Mary Dees

Mary Dees is a Certified Transactional Analyst (P) and UKCP reg. psychotherapist.

She specialises in Eco-TA (ecological transactional analysis) and has been working outdoors with clients for over 6 years. Mary is a Masters Degree Environmental Scientist and facilitates organisational training programmes, including Strategic Net Zero Programmes for NHS leaders.

Mary believes grief work is essential for human beings to face the climate crisis and biodiversity collapse and start to awaken to our need for homonomy. Hayley Marshall in her UKATA Conference address in 2021 regarding Eco-TA and homonomy, talks of the importance of interconnectedness and the wider embrace, humans realising (or maybe remembering) that we are part of, and embedded in, the wider web of life.

Grief work is an essential part of this remembering.

Mary’s influencers and teachers are Francis Weller (The Wild Edge of sorrow), Joanna Macy (The Work that Reconnects) Hayley Marshall, William Cornell and Bill Plotkin (Wild Mind).

“Our choice is to be in love or in fear. But to choose to be in love means to have a mountain inside of you, means to have the heart of the world inside you, means you will feel another’s suffering inside your own body and you will weep. You will have no protection from the World’s pain because it will be your own.” China Galland

My Motivation

Like most people in their mid-fifties, I’ve experienced a lot of loss: bereavement of grandparents, father, aunties, friends and colleagues, loss of relationships and friendships, leaving jobs, homes and communities, loss associated with ill health and the grief accompanying trauma.

But the main motivation that led me to my apprenticeship with grief was the climate and biodiversity emergency and my Mum’s Alzheimer's. Some call it anticipatory grief or grief by 1000 cuts; the grief I feel about the climate and biodiversity emergency is very similar to the grief I feel about my Mum’s slow descent into Alzheimer’s.  It’s slow, difficult to grasp, often agonising and seems never-ending.

We carry this type of grief around with us, hardly noticing it, like walking into quicksand it suddenly pulls us down into an existential reality. The house martins that don’t turn up one summer. The day my Mum forgot my name.

In the skin, muscles, nerves and bones the 1000 small cuts, one on top of another, built scar tissue of the grief not yet faced. And I woke up one day and realised my mum was gone and almost everything she had been, in her place an old woman who has no memory, who cannot talk, whose body is clinging on – by one broken fingernail.
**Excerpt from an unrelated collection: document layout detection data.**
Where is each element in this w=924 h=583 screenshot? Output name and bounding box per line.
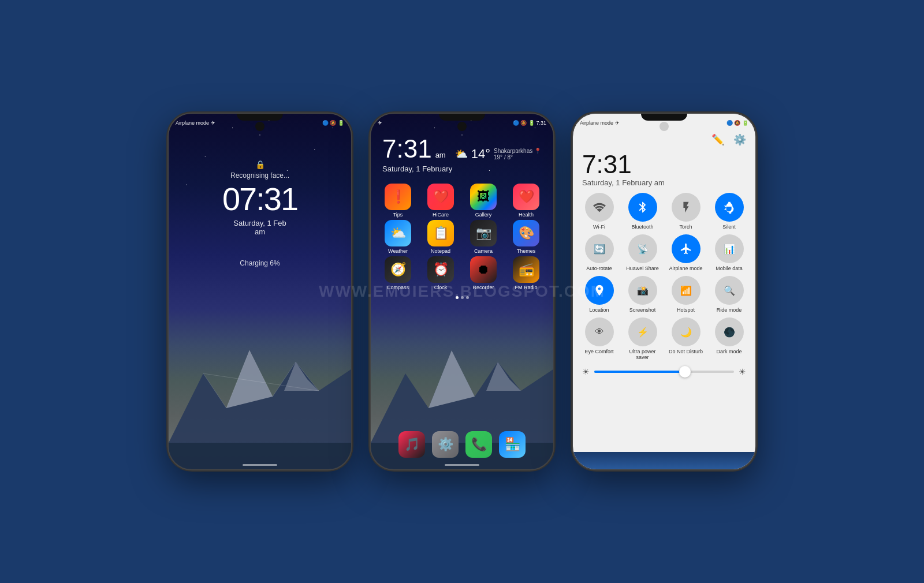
brightness-fill [594,371,685,373]
toggle-label-wi-fi: Wi-Fi [593,224,605,230]
cp-toggle-wi-fi[interactable]: Wi-Fi [580,193,619,230]
app-label: Clock [434,285,448,290]
dot-3 [466,296,469,299]
app-grid: ❗ Tips ❤️ HiCare 🖼 Gallery ❤️ Health ⛅ W… [371,180,553,294]
cp-toggle-location[interactable]: Location [580,276,619,313]
home-time: 7:31 am ⛅ 14° Shakarpurkhas 📍 19° / 8° [382,134,542,163]
toggle-circle-location[interactable] [585,276,614,305]
app-item-notepad[interactable]: 📋 Notepad [420,220,461,254]
cp-toggle-bluetooth[interactable]: Bluetooth [623,193,662,230]
brightness-slider[interactable] [594,371,734,373]
app-item-clock[interactable]: ⏰ Clock [420,256,461,290]
status-left: Airplane mode ✈ [176,120,215,126]
app-label: Camera [474,248,493,254]
app-label: Themes [517,248,536,254]
toggle-circle-ultra-power-saver[interactable]: ⚡ [628,317,657,346]
status-right: 🔵 🔕 🔋 [322,120,344,126]
toggle-circle-huawei-share[interactable]: 📡 [628,234,657,263]
toggle-label-ultra-power-saver: Ultra power saver [623,349,662,360]
cp-time-date: Saturday, 1 February am [582,178,746,187]
toggle-circle-ride-mode[interactable]: 🔍 [715,276,744,305]
cp-toggle-mobile-data[interactable]: 📊Mobile data [710,234,748,271]
phone-homescreen: ✈ 🔵 🔕 🔋 7:31 7:31 am ⛅ 14° Shakarpurkhas… [370,113,554,470]
front-camera-home [457,122,467,131]
app-icon: 🎨 [513,220,539,246]
cp-toggle-do-not-disturb[interactable]: 🌙Do Not Disturb [666,317,705,360]
app-item-camera[interactable]: 📷 Camera [463,220,504,254]
toggle-circle-do-not-disturb[interactable]: 🌙 [672,317,701,346]
home-date: Saturday, 1 February [382,165,542,173]
home-temp: 14° [471,147,490,162]
app-item-fm-radio[interactable]: 📻 FM Radio [506,256,546,290]
toggle-circle-airplane-mode[interactable] [672,234,701,263]
toggle-circle-hotspot[interactable]: 📶 [672,276,701,305]
dot-1 [456,296,459,299]
front-camera [255,122,264,131]
app-icon: 🖼 [470,184,497,210]
app-item-health[interactable]: ❤️ Health [506,184,546,218]
cp-toggle-screenshot[interactable]: 📸Screenshot [623,276,662,313]
app-item-tips[interactable]: ❗ Tips [378,184,418,218]
toggle-label-auto-rotate: Auto-rotate [586,266,612,271]
cp-toggle-auto-rotate[interactable]: 🔄Auto-rotate [580,234,619,271]
app-label: Notepad [431,248,450,254]
toggle-label-dark-mode: Dark mode [716,349,742,354]
home-status-right: 🔵 🔕 🔋 7:31 [513,120,546,126]
cp-toggle-dark-mode[interactable]: 🌑Dark mode [710,317,748,360]
app-item-recorder[interactable]: ⏺ Recorder [463,256,504,290]
svg-rect-4 [169,443,352,470]
toggle-circle-eye-comfort[interactable]: 👁 [585,317,614,346]
cp-brightness: ☀ ☀ [573,362,755,381]
app-icon: ⛅ [385,220,411,246]
toggle-circle-silent[interactable] [715,193,744,222]
cp-toggle-torch[interactable]: Torch [666,193,705,230]
cp-toggle-ultra-power-saver[interactable]: ⚡Ultra power saver [623,317,662,360]
toggle-label-hotspot: Hotspot [677,307,695,313]
cp-toggle-eye-comfort[interactable]: 👁Eye Comfort [580,317,619,360]
cp-toggle-airplane-mode[interactable]: Airplane mode [666,234,705,271]
cp-header: ✏️ ⚙️ [573,130,755,150]
app-label: Weather [388,248,408,254]
app-icon: 📋 [427,220,454,246]
toggle-circle-bluetooth[interactable] [628,193,657,222]
lock-date: Saturday, 1 Feb am [233,219,286,236]
app-item-compass[interactable]: 🧭 Compass [378,256,418,290]
cp-toggle-silent[interactable]: Silent [710,193,748,230]
cp-status-right: 🔵 🔕 🔋 [726,120,748,126]
toggle-label-airplane-mode: Airplane mode [669,266,702,271]
toggle-circle-mobile-data[interactable]: 📊 [715,234,744,263]
app-item-hicare[interactable]: ❤️ HiCare [420,184,461,218]
home-bar[interactable] [243,464,277,466]
weather-detail: Shakarpurkhas 📍 19° / 8° [494,148,541,160]
toggle-label-location: Location [589,307,609,313]
app-icon: ⏰ [427,256,454,283]
face-recognition-text: Recognising face... [230,171,289,180]
app-item-weather[interactable]: ⛅ Weather [378,220,418,254]
toggle-circle-wi-fi[interactable] [585,193,614,222]
home-time-am: am [435,151,446,159]
cp-toggles: Wi-FiBluetoothTorchSilent🔄Auto-rotate📡Hu… [573,187,755,362]
control-panel: Airplane mode ✈ 🔵 🔕 🔋 ✏️ ⚙️ 7:31 Saturda… [573,114,755,469]
toggle-circle-screenshot[interactable]: 📸 [628,276,657,305]
app-item-gallery[interactable]: 🖼 Gallery [463,184,504,218]
app-item-themes[interactable]: 🎨 Themes [506,220,546,254]
toggle-label-eye-comfort: Eye Comfort [584,349,613,354]
lock-charging: Charging 6% [240,259,280,267]
cp-toggle-ride-mode[interactable]: 🔍Ride mode [710,276,748,313]
cp-toggle-hotspot[interactable]: 📶Hotspot [666,276,705,313]
cp-bottom-strip [573,452,755,469]
home-weather: ⛅ 14° Shakarpurkhas 📍 19° / 8° [455,147,541,162]
home-time-big: 7:31 [382,134,432,163]
edit-icon[interactable]: ✏️ [711,133,724,146]
toggle-label-do-not-disturb: Do Not Disturb [669,349,703,354]
phone-controlcenter: Airplane mode ✈ 🔵 🔕 🔋 ✏️ ⚙️ 7:31 Saturda… [572,113,757,470]
brightness-thumb[interactable] [679,366,691,378]
toggle-circle-torch[interactable] [672,193,701,222]
lock-time: 07:31 [222,183,297,215]
app-label: Gallery [475,212,492,218]
settings-icon[interactable]: ⚙️ [733,133,746,146]
cp-time-big: 7:31 [582,152,746,177]
toggle-circle-auto-rotate[interactable]: 🔄 [585,234,614,263]
cp-toggle-huawei-share[interactable]: 📡Huawei Share [623,234,662,271]
toggle-circle-dark-mode[interactable]: 🌑 [715,317,744,346]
I realised that the hypothetical climate change of the 80s is not only happening NOW but at an incredibly fast rate, much faster than predicted. We are seeing parts of the earth burn, flood and die. Many of our kin (human and non-human) are struggling to survive. These things are devastating, heartbreaking, and overwhelmingly sad.

All of this signalled the time for me to face this grief because what is the alternative? Denial, ossification, disconnection, dissociation? I sought out teachers –attending courses run by Francis Weller, reading Joanna Macy and Bill Plonkin (and others) and attending grief rituals run by Sarah and Tony Pletts. And so my apprenticeship with grief started.

I think the greatest act of love we can give to our planet - our kin, the rivers, trees, non humans and our mother earth, is to face the stark realities of the climate and biodiversity emergency and grieve fully and open-heartedly.

Part of that grief is the deep somatic understanding that humans are a humble component of a greater interdependent natural system – Hayley Marshall and Giles Barrow (ECO-TA) call this ecosystemic. This is a counterbalance to the assumptive position of human exceptionalism, which is egosystemic.

In this egosystemic mind frame, death is ignored or denied, grief is pathogised and we forget our humble place within this finite world. If we recognise that we are not separate and accept we are holobionts (biological concept that there are no individual species, just collective ecosystems), then loss and death are essential parts of the creative life cycle.

Grief is an appropriate and fundamental response to life changes. In this, I know and accept that my mother is slowly leaving this World and I allow myself to face that loss and I allow myself to grieve in all its dark and painful ways. And through that, to choose love and gratitude for my human mother and our mother earth. As Francis Weller says 'grief is our response that confirms our intimate bond with all creation."

 

“The earth does not belong to man, man belongs to the earth.

All things are connected like the blood that unites one family.

Man did not weave the web of life, he is merely a strand in it.

Whatever he does to the web, he does to himself.

The earth is sacred and men and animals are but one part of it.

Treat the earth with respect so that it lasts for centuries to come and is a place of wonder and beauty for our children.”